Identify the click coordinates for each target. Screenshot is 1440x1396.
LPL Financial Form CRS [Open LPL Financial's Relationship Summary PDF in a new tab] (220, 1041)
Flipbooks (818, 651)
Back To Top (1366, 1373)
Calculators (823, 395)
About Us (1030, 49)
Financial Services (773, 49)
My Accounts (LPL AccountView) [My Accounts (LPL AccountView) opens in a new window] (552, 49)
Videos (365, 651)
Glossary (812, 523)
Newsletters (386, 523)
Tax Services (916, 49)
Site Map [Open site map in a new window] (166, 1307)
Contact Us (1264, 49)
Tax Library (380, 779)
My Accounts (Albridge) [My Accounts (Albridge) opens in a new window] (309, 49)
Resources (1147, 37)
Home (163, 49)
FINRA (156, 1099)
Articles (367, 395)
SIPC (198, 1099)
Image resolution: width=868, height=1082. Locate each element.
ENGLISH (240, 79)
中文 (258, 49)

---

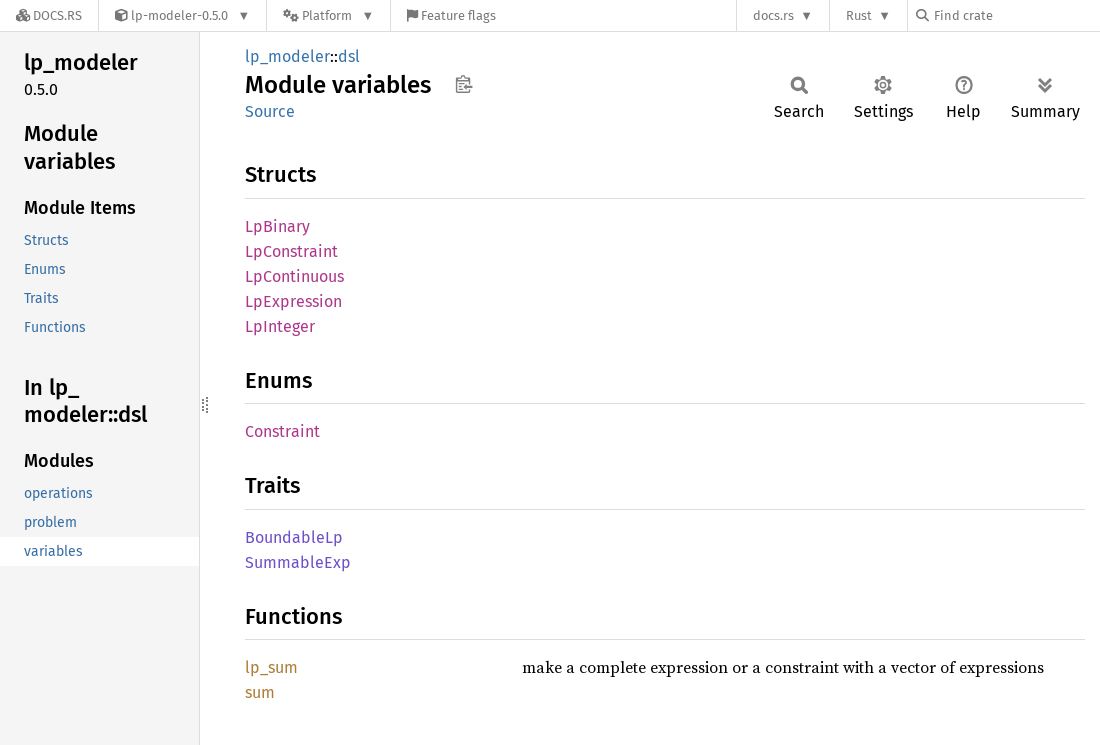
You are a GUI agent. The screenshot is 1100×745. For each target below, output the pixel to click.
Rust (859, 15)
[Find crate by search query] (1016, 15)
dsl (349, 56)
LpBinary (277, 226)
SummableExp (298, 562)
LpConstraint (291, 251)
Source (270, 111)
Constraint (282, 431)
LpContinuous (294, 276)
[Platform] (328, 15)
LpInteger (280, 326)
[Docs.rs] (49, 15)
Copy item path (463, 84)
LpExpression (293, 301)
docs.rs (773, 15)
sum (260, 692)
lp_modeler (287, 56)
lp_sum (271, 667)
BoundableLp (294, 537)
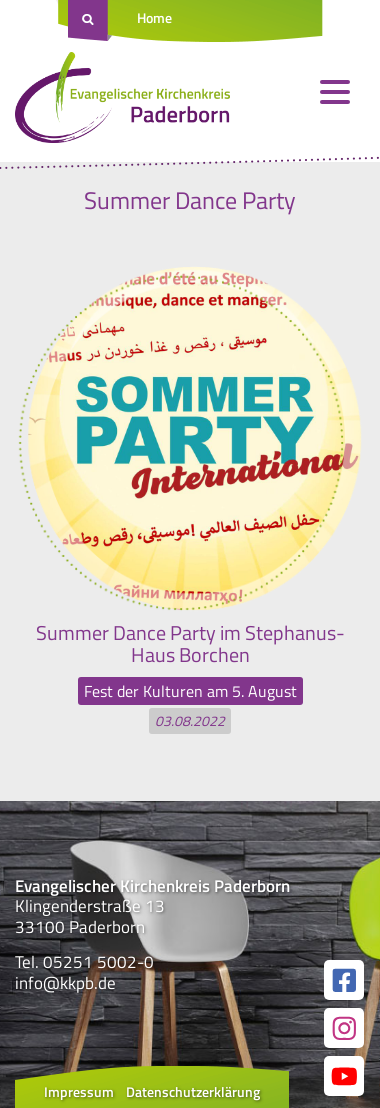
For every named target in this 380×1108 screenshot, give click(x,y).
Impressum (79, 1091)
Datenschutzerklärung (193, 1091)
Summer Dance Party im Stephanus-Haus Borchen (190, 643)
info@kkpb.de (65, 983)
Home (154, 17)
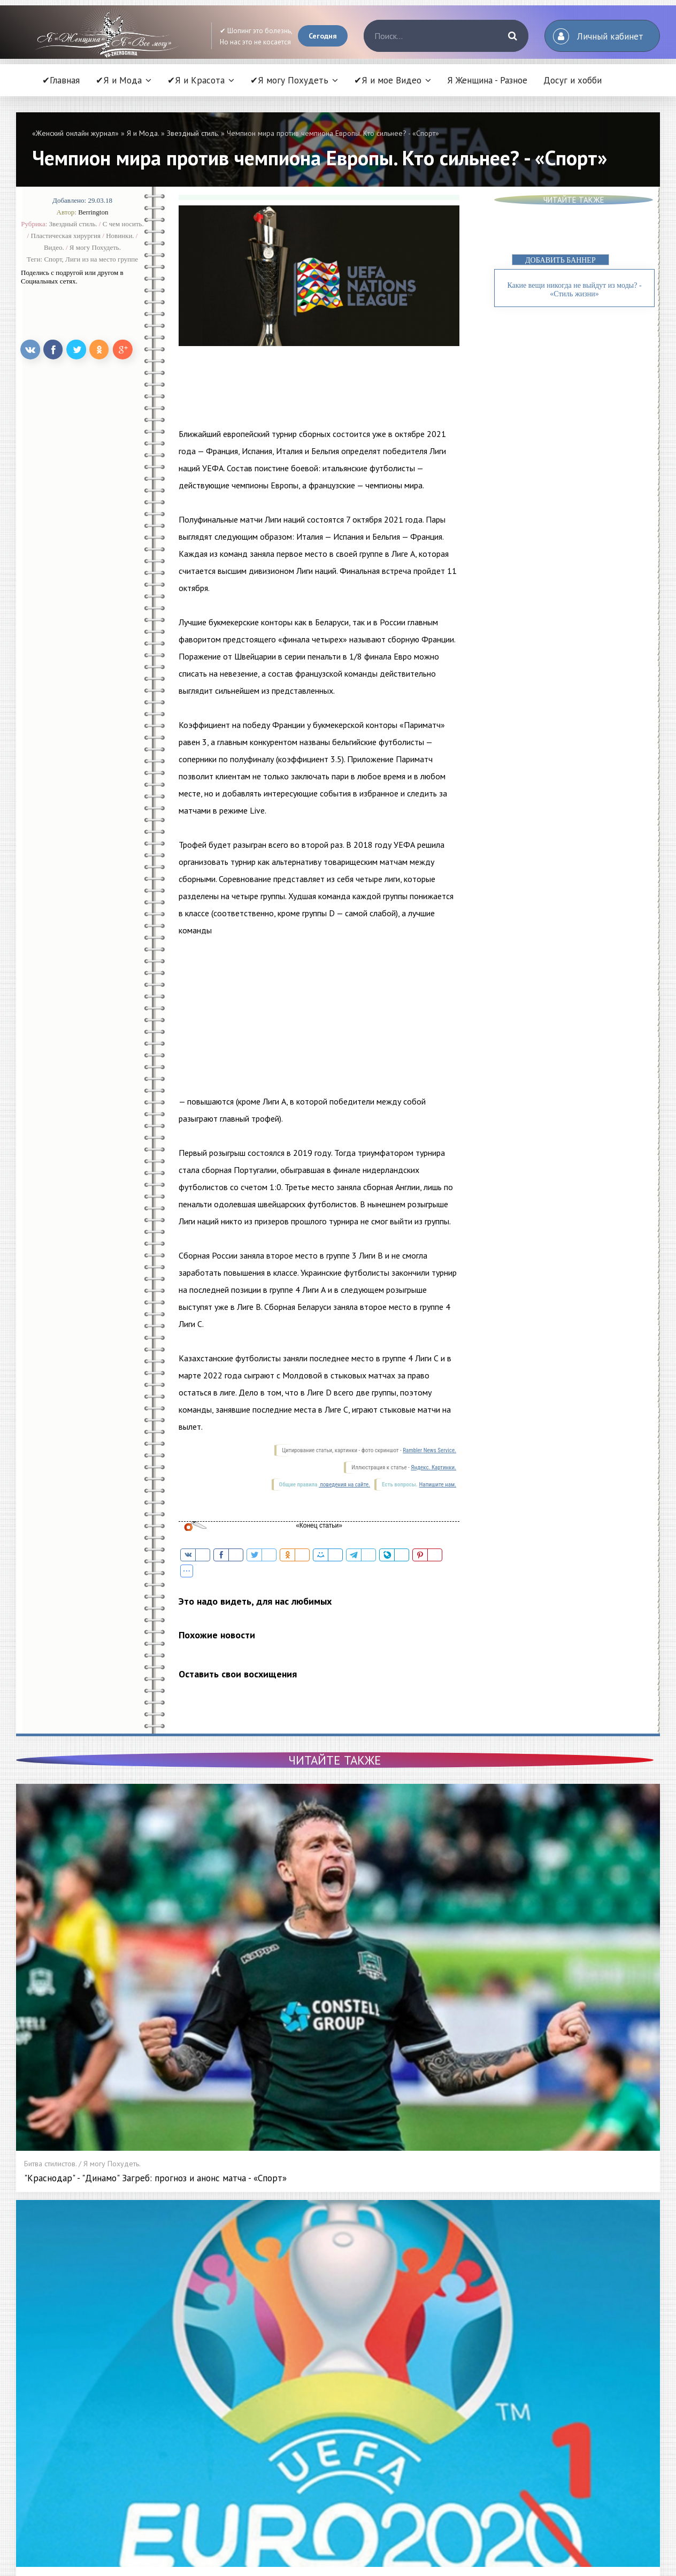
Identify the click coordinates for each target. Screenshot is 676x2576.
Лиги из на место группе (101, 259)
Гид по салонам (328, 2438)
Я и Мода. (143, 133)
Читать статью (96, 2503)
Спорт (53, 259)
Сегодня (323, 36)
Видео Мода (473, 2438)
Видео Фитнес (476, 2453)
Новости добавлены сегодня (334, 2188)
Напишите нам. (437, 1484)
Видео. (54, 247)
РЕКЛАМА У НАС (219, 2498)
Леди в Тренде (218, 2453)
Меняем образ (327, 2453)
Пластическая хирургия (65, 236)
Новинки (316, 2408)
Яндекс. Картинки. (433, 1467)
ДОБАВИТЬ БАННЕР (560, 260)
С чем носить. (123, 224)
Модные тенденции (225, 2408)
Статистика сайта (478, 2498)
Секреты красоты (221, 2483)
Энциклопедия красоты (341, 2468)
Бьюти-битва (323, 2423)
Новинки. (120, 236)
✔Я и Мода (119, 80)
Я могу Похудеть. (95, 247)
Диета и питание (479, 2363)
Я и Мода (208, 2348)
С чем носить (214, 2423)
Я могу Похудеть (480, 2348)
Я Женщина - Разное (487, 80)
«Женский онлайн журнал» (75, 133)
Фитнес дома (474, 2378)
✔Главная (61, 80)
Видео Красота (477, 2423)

* * *

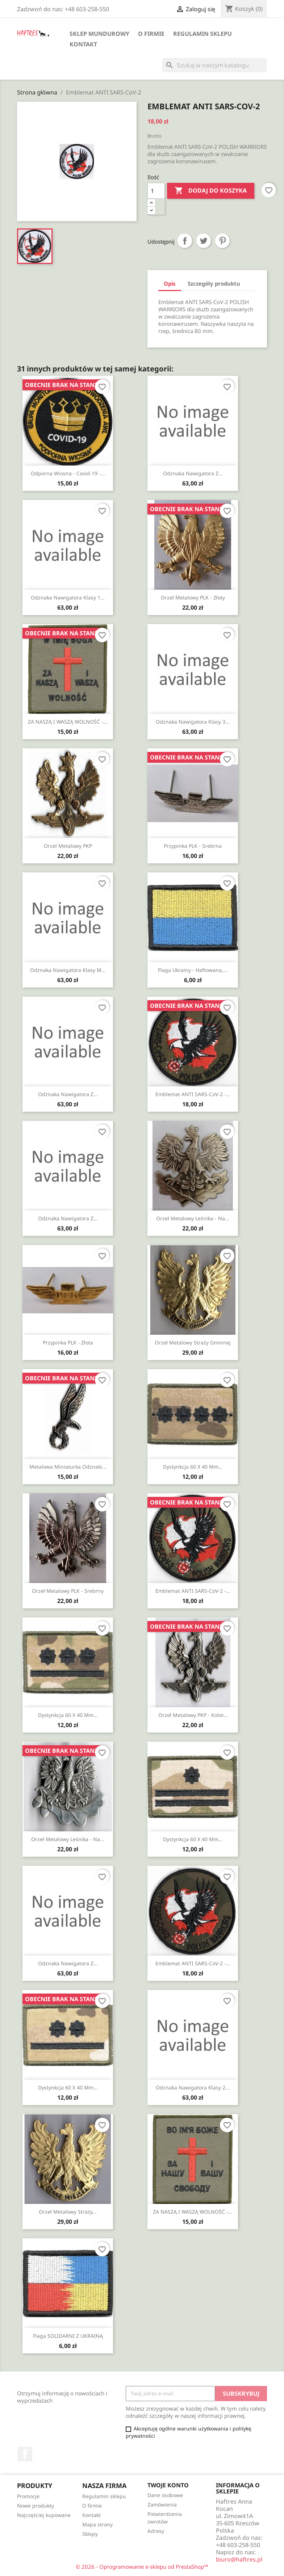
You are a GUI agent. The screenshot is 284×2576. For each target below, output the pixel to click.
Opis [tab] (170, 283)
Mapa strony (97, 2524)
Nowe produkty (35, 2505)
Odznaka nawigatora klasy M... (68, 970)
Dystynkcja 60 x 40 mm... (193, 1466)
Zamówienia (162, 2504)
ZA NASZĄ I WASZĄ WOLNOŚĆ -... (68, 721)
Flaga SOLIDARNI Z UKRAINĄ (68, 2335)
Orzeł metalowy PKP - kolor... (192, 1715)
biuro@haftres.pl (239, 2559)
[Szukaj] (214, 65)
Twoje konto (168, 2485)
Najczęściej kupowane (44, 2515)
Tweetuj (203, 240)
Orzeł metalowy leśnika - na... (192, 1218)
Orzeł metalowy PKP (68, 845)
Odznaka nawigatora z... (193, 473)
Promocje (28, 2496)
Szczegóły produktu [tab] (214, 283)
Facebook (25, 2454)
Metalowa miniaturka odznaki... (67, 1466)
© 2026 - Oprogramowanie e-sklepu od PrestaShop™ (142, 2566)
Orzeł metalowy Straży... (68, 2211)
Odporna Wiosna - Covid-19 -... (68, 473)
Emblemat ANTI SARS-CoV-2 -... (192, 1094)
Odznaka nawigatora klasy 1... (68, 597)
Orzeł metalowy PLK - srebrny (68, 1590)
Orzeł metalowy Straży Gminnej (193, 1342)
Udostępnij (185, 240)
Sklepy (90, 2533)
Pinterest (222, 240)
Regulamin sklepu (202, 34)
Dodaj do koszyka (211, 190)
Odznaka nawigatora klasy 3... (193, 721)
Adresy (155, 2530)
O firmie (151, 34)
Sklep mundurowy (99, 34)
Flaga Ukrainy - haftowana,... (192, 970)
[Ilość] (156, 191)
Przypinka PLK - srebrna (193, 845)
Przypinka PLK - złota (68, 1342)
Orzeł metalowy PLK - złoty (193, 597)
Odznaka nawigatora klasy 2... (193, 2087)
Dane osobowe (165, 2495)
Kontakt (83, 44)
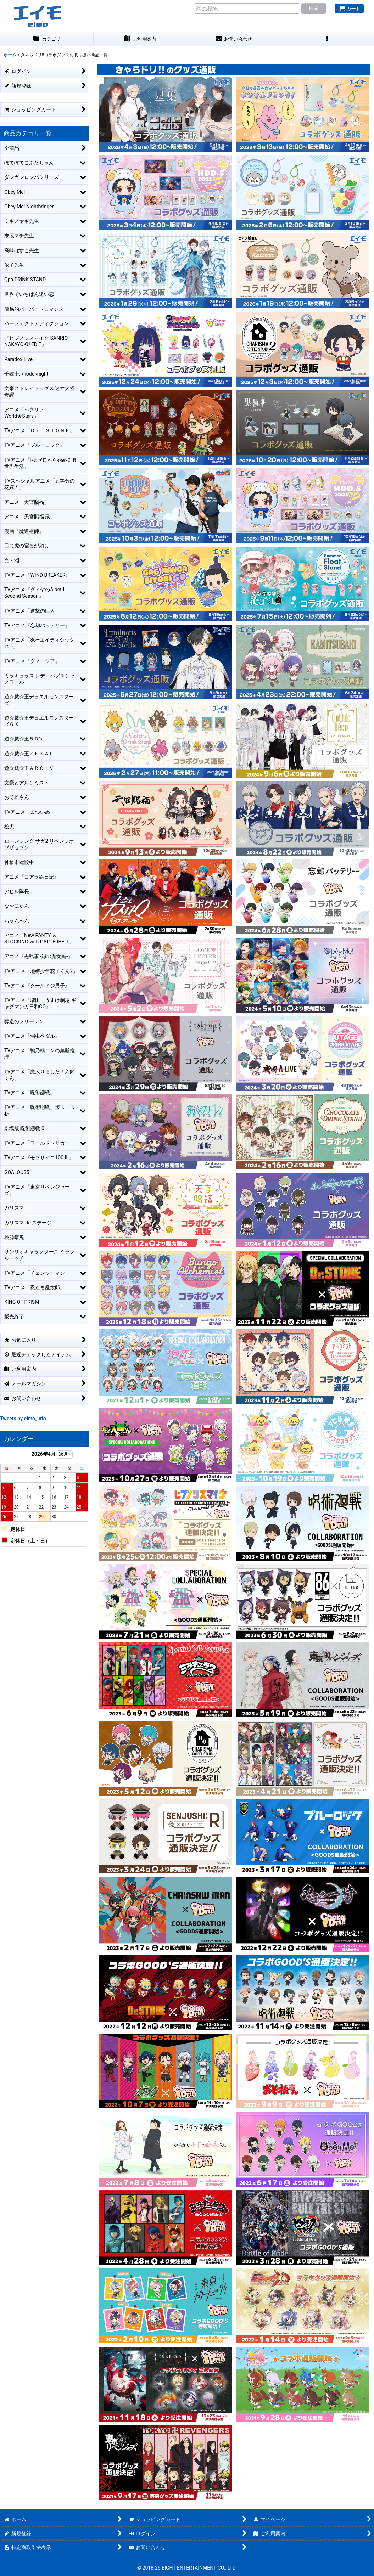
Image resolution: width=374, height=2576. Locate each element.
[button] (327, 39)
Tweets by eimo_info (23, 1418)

▸ **Activity**
From the material above, give again exactly the lines from the one that contains "Facebook (25, 2454)" through the one that contains "Tweets by eimo_info (23, 1418)", and leave out the pictures.

▸ **Output for this exercise**
Facebook (25, 2454)
Metalowa miniaturka odznaki... (67, 1466)
© 2026 - Oprogramowanie e-sklepu od PrestaShop™ (142, 2566)
Orzeł metalowy Straży... (68, 2211)
Odporna Wiosna - Covid-19 -... (68, 473)
Emblemat ANTI SARS-CoV-2 -... (192, 1094)
Odznaka nawigatora klasy 1... (68, 597)
Orzeł metalowy PLK - srebrny (68, 1590)
Orzeł metalowy Straży Gminnej (193, 1342)
Udostępnij (185, 240)
Sklepy (90, 2533)
Pinterest (222, 240)
Regulamin sklepu (202, 34)
Dodaj do koszyka (211, 190)
Odznaka nawigatora klasy 3... (193, 721)
Adresy (155, 2530)
O firmie (151, 34)
Sklep mundurowy (99, 34)
Flaga Ukrainy - haftowana,... (192, 970)
[Ilość] (156, 191)
Przypinka PLK - srebrna (193, 845)
Przypinka PLK - złota (68, 1342)
Orzeł metalowy PLK - złoty (193, 597)
Odznaka nawigatora klasy 2... (193, 2087)
Dane osobowe (165, 2495)
Kontakt (83, 44)
Image resolution: width=374, height=2576. Locate each element.
[button] (327, 39)
Tweets by eimo_info (23, 1418)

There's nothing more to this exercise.